**Exercise aim:**
Set down, exactly as written, the line containing "幹部向けスピーチ21 (11:23)" and all the lines that follow it to the end of the entries below, omitting every picture.

**Raw data:**
==*==

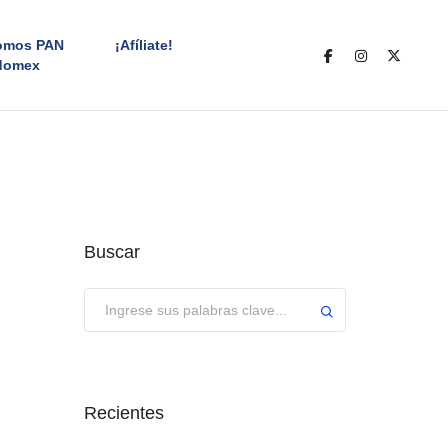
omos PAN
¡Afíliate!
domex
Buscar
Enviar
Recientes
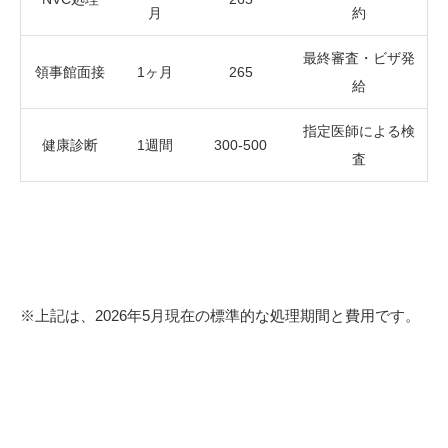
月
約
最終審査・ビザ発
領事館面接
1ヶ月
265
給
指定医師による検
健康診断
1週間
300-500
査
※上記は、2026年5月現在の標準的な処理期間と費用です。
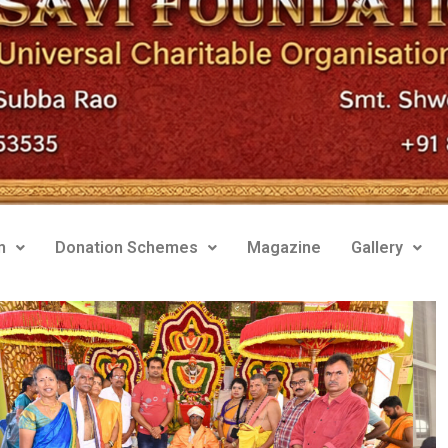
m
Donation Schemes
Magazine
Gallery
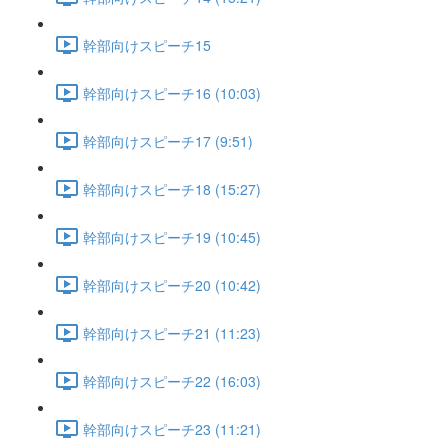
幹部向けスピーチ15
幹部向けスピーチ16 (10:03)
幹部向けスピーチ17 (9:51)
幹部向けスピーチ18 (15:27)
幹部向けスピーチ19 (10:45)
幹部向けスピーチ20 (10:42)
幹部向けスピーチ21 (11:23)
幹部向けスピーチ22 (16:03)
幹部向けスピーチ23 (11:21)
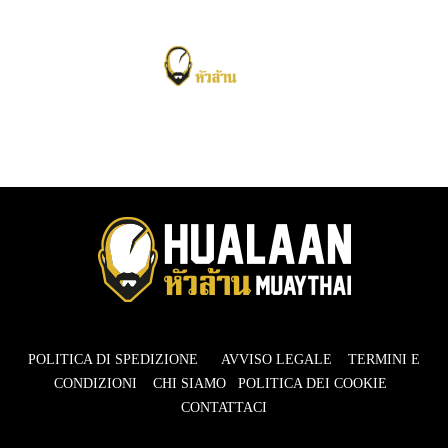
POLITICA DI SPEDIZIONE
AVVISO LEGALE
TERMINI E
CONDIZIONI
CHI SIAMO
POLITICA DEI COOKIE
CONTATTACI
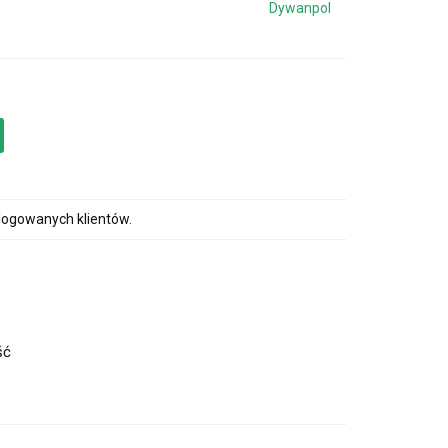
Dywanpol
alogowanych klientów.
ść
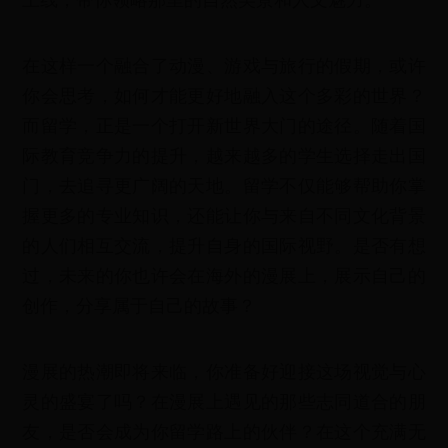
在这样一个融合了动漫、游戏与旅行的假期，或许
你会思考，如何才能更好地融入这个多彩的世界？
而留学，正是一个打开新世界大门的途径。随着国
际教育竞争力的提升，越来越多的学生选择走出国
门，去追寻更广阔的天地。留学不仅能够帮助你掌
握更多的专业知识，还能让你与来自不同文化背景
的人们相互交流，提升自身的国际视野。是否有想
过，未来的你也许会在海外的漫展上，展示自己的
创作，分享属于自己的故事？
漫展的热潮即将来临，你准备好迎接这场视觉与心
灵的盛宴了吗？在漫展上遇见的那些志同道合的朋
友，是否会成为你留学路上的伙伴？在这个充满无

==*==

**Reply:**
幹部向けスピーチ21 (11:23)
幹部向けスピーチ22 (16:03)
幹部向けスピーチ23 (11:21)
POLITICA DI SPEDIZIONE
AVVISO LEGALE
TERMINI E
CONDIZIONI
CHI SIAMO
POLITICA DEI COOKIE
CONTATTACI
Dywanpol
alogowanych klientów.
ść
在这样一个融合了动漫、游戏与旅行的假期，或许
你会思考，如何才能更好地融入这个多彩的世界？
而留学，正是一个打开新世界大门的途径。随着国
际教育竞争力的提升，越来越多的学生选择走出国
门，去追寻更广阔的天地。留学不仅能够帮助你掌
握更多的专业知识，还能让你与来自不同文化背景
的人们相互交流，提升自身的国际视野。是否有想
过，未来的你也许会在海外的漫展上，展示自己的
创作，分享属于自己的故事？
漫展的热潮即将来临，你准备好迎接这场视觉与心
灵的盛宴了吗？在漫展上遇见的那些志同道合的朋
友，是否会成为你留学路上的伙伴？在这个充满无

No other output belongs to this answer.